Task: Each line below that includes the word "handle" is to be reported.

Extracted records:
....................

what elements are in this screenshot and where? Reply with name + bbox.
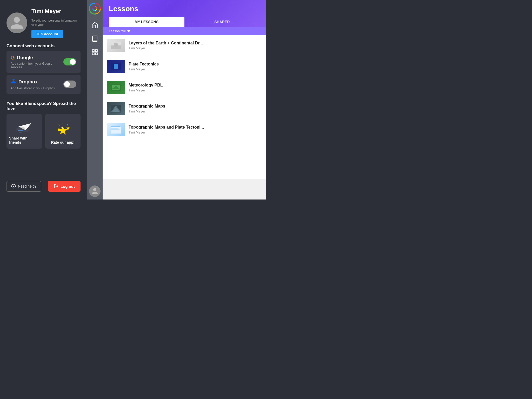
lessons-icon bbox=[91, 35, 98, 42]
google-account-info: G Google Add content from your Google se… bbox=[11, 55, 63, 69]
dropbox-desc: Add files stored in your Dropbox bbox=[11, 87, 55, 90]
lesson-item[interactable]: Topographic Maps and Plate Tectoni... Ti… bbox=[103, 119, 266, 140]
right-panel: Lessons MY LESSONS SHARED Lesson title bbox=[103, 0, 266, 200]
middle-nav bbox=[87, 0, 103, 200]
lesson-info: Plate Tectonics Timi Meyer bbox=[129, 62, 262, 71]
paper-plane-icon bbox=[16, 119, 33, 134]
lesson-author: Timi Meyer bbox=[129, 88, 262, 92]
lesson-author: Timi Meyer bbox=[129, 130, 262, 134]
lessons-tabs: MY LESSONS SHARED bbox=[109, 17, 260, 27]
lesson-item[interactable]: Meteorology PBL Timi Meyer bbox=[103, 77, 266, 98]
sort-button[interactable]: Lesson title bbox=[109, 29, 131, 33]
svg-rect-25 bbox=[114, 64, 118, 69]
sort-label-text: Lesson title bbox=[109, 29, 126, 33]
lesson-title: Topographic Maps and Plate Tectoni... bbox=[129, 125, 262, 130]
nav-grid-button[interactable] bbox=[89, 47, 100, 58]
share-with-friends-card[interactable]: Share with friends bbox=[6, 114, 42, 149]
lesson-title: Layers of the Earth + Continental Dr... bbox=[129, 41, 262, 45]
lesson-author: Timi Meyer bbox=[129, 46, 262, 50]
google-toggle[interactable] bbox=[63, 58, 76, 65]
connect-section-title: Connect web accounts bbox=[6, 43, 81, 49]
lesson-thumbnail bbox=[107, 81, 125, 94]
lesson-info: Layers of the Earth + Continental Dr... … bbox=[129, 41, 262, 50]
topo2-thumb-icon bbox=[111, 126, 121, 134]
nav-user-avatar[interactable] bbox=[89, 185, 101, 197]
help-icon bbox=[11, 184, 16, 189]
svg-line-8 bbox=[58, 125, 59, 126]
lesson-title: Meteorology PBL bbox=[129, 83, 262, 88]
lesson-info: Meteorology PBL Timi Meyer bbox=[129, 83, 262, 92]
lesson-thumbnail bbox=[107, 123, 125, 136]
profile-info: Timi Meyer To edit your personal informa… bbox=[31, 8, 81, 38]
spread-cards: Share with friends Rate bbox=[6, 114, 81, 149]
connect-section: Connect web accounts G Google Add conten… bbox=[6, 43, 81, 96]
dropbox-toggle-knob bbox=[64, 81, 70, 87]
google-toggle-knob bbox=[70, 59, 76, 65]
lesson-item[interactable]: Topographic Maps Timi Meyer bbox=[103, 98, 266, 119]
lessons-header: Lessons MY LESSONS SHARED bbox=[103, 0, 266, 27]
nav-avatar-icon bbox=[91, 187, 99, 195]
svg-rect-33 bbox=[111, 128, 118, 129]
svg-rect-20 bbox=[95, 53, 97, 55]
lesson-thumbnail bbox=[107, 39, 125, 52]
dropbox-toggle[interactable] bbox=[63, 81, 76, 88]
sort-bar: Lesson title bbox=[103, 27, 266, 35]
lesson-author: Timi Meyer bbox=[129, 109, 262, 113]
logout-icon bbox=[54, 184, 58, 189]
lessons-list: Layers of the Earth + Continental Dr... … bbox=[103, 35, 266, 179]
share-label: Share with friends bbox=[9, 136, 39, 144]
google-account-card: G Google Add content from your Google se… bbox=[6, 51, 81, 73]
lesson-title: Topographic Maps bbox=[129, 104, 262, 109]
dropbox-account-info: Dropbox Add files stored in your Dropbox bbox=[11, 78, 55, 90]
plate-thumb-icon bbox=[111, 63, 121, 70]
tes-account-button[interactable]: TES account bbox=[31, 30, 63, 38]
lesson-item[interactable]: Layers of the Earth + Continental Dr... … bbox=[103, 35, 266, 56]
lessons-footer bbox=[103, 179, 266, 200]
app-logo[interactable] bbox=[89, 3, 101, 15]
nav-home-button[interactable] bbox=[89, 20, 100, 31]
svg-point-23 bbox=[114, 43, 118, 47]
logout-label: Log out bbox=[61, 184, 75, 189]
lessons-title: Lessons bbox=[109, 5, 260, 13]
help-label: Need help? bbox=[18, 184, 37, 188]
lesson-info: Topographic Maps Timi Meyer bbox=[129, 104, 262, 113]
meteor-thumb-icon bbox=[111, 84, 121, 91]
google-desc: Add content from your Google services bbox=[11, 62, 63, 69]
user-avatar-icon bbox=[10, 16, 24, 30]
svg-line-7 bbox=[67, 124, 68, 125]
nav-lessons-button[interactable] bbox=[89, 33, 100, 44]
profile-subtitle: To edit your personal information, visit… bbox=[31, 18, 81, 27]
left-panel: Timi Meyer To edit your personal informa… bbox=[0, 0, 87, 200]
dropbox-brand: Dropbox bbox=[11, 78, 55, 85]
profile-name: Timi Meyer bbox=[31, 8, 81, 15]
spread-section: You like Blendspace? Spread the love! Sh… bbox=[6, 101, 81, 149]
profile-section: Timi Meyer To edit your personal informa… bbox=[6, 8, 81, 38]
bottom-buttons: Need help? Log out bbox=[6, 178, 81, 192]
svg-rect-17 bbox=[92, 50, 94, 52]
svg-point-12 bbox=[61, 127, 63, 129]
rate-app-card[interactable]: Rate our app! bbox=[45, 114, 81, 149]
svg-rect-19 bbox=[92, 53, 94, 55]
my-lessons-tab[interactable]: MY LESSONS bbox=[109, 17, 184, 27]
lesson-thumbnail bbox=[107, 102, 125, 115]
blendspace-logo-icon bbox=[89, 3, 101, 15]
earth-thumb-icon bbox=[111, 42, 121, 49]
svg-rect-18 bbox=[95, 50, 97, 52]
topo-thumb-icon bbox=[111, 105, 121, 112]
google-brand: G Google bbox=[11, 55, 63, 61]
shared-tab[interactable]: SHARED bbox=[184, 17, 260, 27]
need-help-button[interactable]: Need help? bbox=[6, 181, 41, 192]
chevron-down-icon bbox=[127, 29, 131, 33]
google-icon: G bbox=[11, 55, 15, 61]
avatar bbox=[6, 12, 27, 33]
spread-section-title: You like Blendspace? Spread the love! bbox=[6, 101, 81, 111]
home-icon bbox=[91, 22, 98, 29]
stars-icon bbox=[54, 122, 72, 138]
lesson-item[interactable]: Plate Tectonics Timi Meyer bbox=[103, 56, 266, 77]
lesson-thumbnail bbox=[107, 60, 125, 73]
svg-rect-34 bbox=[111, 129, 119, 130]
dropbox-account-card: Dropbox Add files stored in your Dropbox bbox=[6, 75, 81, 94]
rate-label: Rate our app! bbox=[51, 140, 75, 144]
lesson-title: Plate Tectonics bbox=[129, 62, 262, 66]
logout-button[interactable]: Log out bbox=[48, 181, 81, 192]
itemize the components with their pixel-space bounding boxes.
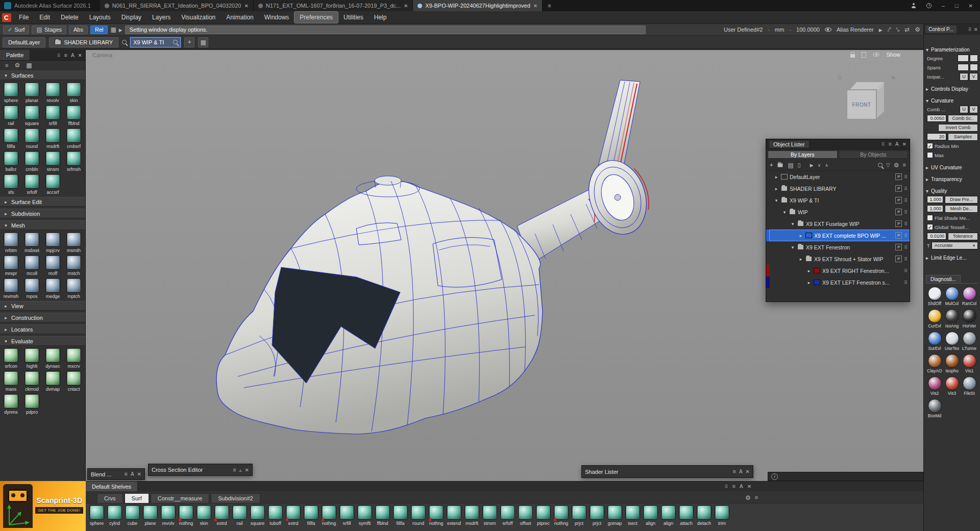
row-drag-handle-icon[interactable] (904, 256, 908, 262)
menu-item[interactable]: Display (116, 12, 146, 23)
panel-close-icon[interactable] (245, 467, 249, 473)
section-expander-icon[interactable] (4, 339, 8, 344)
palette-menu-icon[interactable] (64, 53, 67, 58)
diagnostic-shading-mode[interactable]: Vis2 (926, 376, 943, 396)
palette-tool[interactable]: revolv (42, 81, 63, 104)
palette-tool[interactable]: ckmod (21, 370, 42, 393)
stages-button[interactable]: Stages (32, 26, 66, 34)
delete-layer-icon[interactable] (798, 162, 801, 168)
layer-type-icon[interactable] (805, 256, 812, 262)
shelf-tool[interactable]: nothng (320, 505, 338, 526)
object-lister-tab[interactable]: By Layers (768, 150, 838, 159)
diagnostic-shading-mode[interactable]: Isopho (943, 354, 961, 373)
palette-list-icon[interactable] (5, 63, 8, 68)
object-lister-titlebar[interactable]: Object Lister (766, 139, 910, 149)
palette-tool[interactable]: stnsm (42, 150, 63, 173)
palette-close-icon[interactable] (78, 53, 82, 58)
menu-item[interactable]: Preferences (295, 12, 338, 23)
pickable-badge[interactable]: P (895, 244, 902, 250)
info-icon[interactable] (771, 473, 778, 480)
viewcube-front-face[interactable]: FRONT (847, 90, 876, 119)
layer-name[interactable]: X9 EXT Shroud + Stator WIP (814, 256, 884, 262)
panel-autohide-icon[interactable] (739, 469, 743, 474)
spans-u-field[interactable] (958, 64, 969, 71)
document-tab[interactable]: X9-BPO-WIP-20240627Highlightimproved (413, 0, 543, 11)
palette-tool[interactable]: dynsec (42, 347, 63, 370)
lock-icon[interactable] (850, 54, 855, 58)
palette-tool[interactable]: cntact (63, 370, 84, 393)
layer-name[interactable]: X9 EXT Fenestron (806, 244, 850, 250)
layer-type-icon[interactable] (805, 233, 812, 238)
shelf-tool[interactable]: sphere (88, 505, 106, 526)
palette-section-header[interactable]: View (0, 301, 85, 311)
renderer-indicator[interactable]: Alias Renderer (837, 27, 874, 33)
layer-tree-row[interactable]: X9 EXT RIGHT Fenestron... (766, 265, 910, 276)
tree-expander-icon[interactable] (790, 221, 795, 226)
layer-type-icon[interactable] (781, 197, 788, 203)
palette-tool[interactable]: msmth (63, 231, 84, 254)
diagnostic-shading-mode[interactable]: UseTex (943, 332, 961, 351)
layer-name[interactable]: X9 WIP & TI (790, 197, 819, 204)
palette-tool[interactable]: srfoff (21, 173, 42, 196)
row-drag-handle-icon[interactable] (904, 209, 908, 215)
quality-header[interactable]: Quality (926, 187, 978, 195)
layer-tree-row[interactable]: X9 WIP & TI P (766, 194, 910, 206)
active-layer-tab[interactable] (130, 37, 181, 47)
shelf-tool[interactable]: ffblnd (374, 505, 391, 526)
palette-section-header[interactable]: Construction (0, 313, 85, 322)
palette-tool[interactable]: round (21, 127, 42, 150)
menu-item[interactable]: Windows (259, 12, 295, 23)
tab-list-menu-button[interactable] (543, 0, 556, 11)
layer-tree-row[interactable]: DefaultLayer P (766, 171, 910, 183)
layer-name-input[interactable] (133, 39, 171, 45)
palette-section-header[interactable]: Locators (0, 324, 85, 334)
palette-tool[interactable]: mcoll (21, 254, 42, 277)
palette-tool[interactable]: planar (21, 81, 42, 104)
shelf-dock-titlebar[interactable]: Default Shelves (86, 482, 923, 491)
layer-name[interactable]: X9 EXT RIGHT Fenestron... (822, 268, 889, 274)
filter-icon[interactable] (886, 162, 890, 168)
show-menu[interactable]: Show (886, 52, 900, 58)
panel-menu-icon[interactable] (125, 471, 128, 477)
promptline-expander-icon[interactable] (119, 27, 122, 33)
control-panel-titlebar[interactable]: Control P... (924, 24, 980, 35)
invert-comb-button[interactable]: Invert Comb (938, 124, 978, 132)
palette-tool[interactable]: nrbtm (1, 231, 21, 254)
row-drag-handle-icon[interactable] (904, 244, 908, 250)
dock-menu-icon[interactable] (974, 27, 977, 32)
layer-name[interactable]: X9 EXT Fuselage WIP (806, 221, 860, 227)
shelf-tab[interactable]: Constr__measure (151, 493, 209, 503)
palette-tool[interactable]: srfill (42, 104, 63, 127)
panel-autohide-icon[interactable] (131, 471, 134, 477)
palette-autohide-icon[interactable] (71, 53, 75, 58)
shelf-tool[interactable]: ptprec (534, 505, 552, 526)
shelf-tool[interactable]: prjct (570, 505, 588, 526)
section-expander-icon[interactable] (4, 73, 8, 78)
panel-menu-icon[interactable] (733, 469, 736, 474)
shelf-tool[interactable]: rail (231, 505, 249, 526)
palette-gear-icon[interactable] (14, 62, 20, 68)
menu-item[interactable]: Utilities (338, 12, 369, 23)
shader-library-button[interactable]: SHADER LIBRARY (49, 37, 118, 47)
diagnostic-shading-mode[interactable]: ShdOff (926, 287, 943, 306)
tab-close-icon[interactable] (404, 3, 408, 9)
shelf-tool[interactable]: symflt (356, 505, 374, 526)
palette-tool[interactable]: mstch (63, 254, 84, 277)
diagnostic-shading-mode[interactable]: FileSt (961, 376, 978, 396)
row-drag-handle-icon[interactable] (904, 186, 908, 191)
new-folder-icon[interactable] (777, 163, 783, 167)
tree-expander-icon[interactable] (774, 198, 779, 203)
diagnostic-shading-mode[interactable]: Vis1 (961, 354, 978, 373)
layer-type-icon[interactable] (814, 280, 820, 285)
diagnostic-shading-mode[interactable]: RanCol (961, 287, 978, 306)
dock-grip-icon[interactable] (968, 27, 972, 32)
relative-button[interactable]: Rel (90, 26, 108, 34)
palette-tool[interactable]: revmsh (1, 277, 21, 300)
renderer-visibility-icon[interactable] (825, 28, 831, 32)
shelf-tool[interactable]: extrd (213, 505, 231, 526)
section-expander-icon[interactable] (4, 199, 8, 205)
close-icon[interactable] (969, 3, 973, 9)
shelf-tool[interactable]: srfill (338, 505, 356, 526)
shelf-tool[interactable]: extrd (284, 505, 302, 526)
shelf-tool[interactable]: round (409, 505, 427, 526)
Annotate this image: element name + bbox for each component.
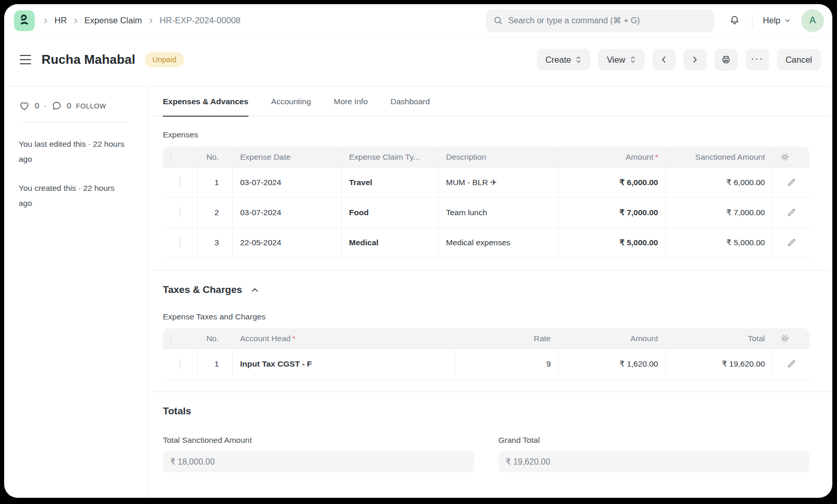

....................

Response area:
row-drag-handle-icon[interactable] (904, 256, 908, 262)
row-drag-handle-icon[interactable] (904, 209, 908, 215)
row-drag-handle-icon[interactable] (904, 244, 908, 250)
row-drag-handle-icon[interactable] (904, 186, 908, 191)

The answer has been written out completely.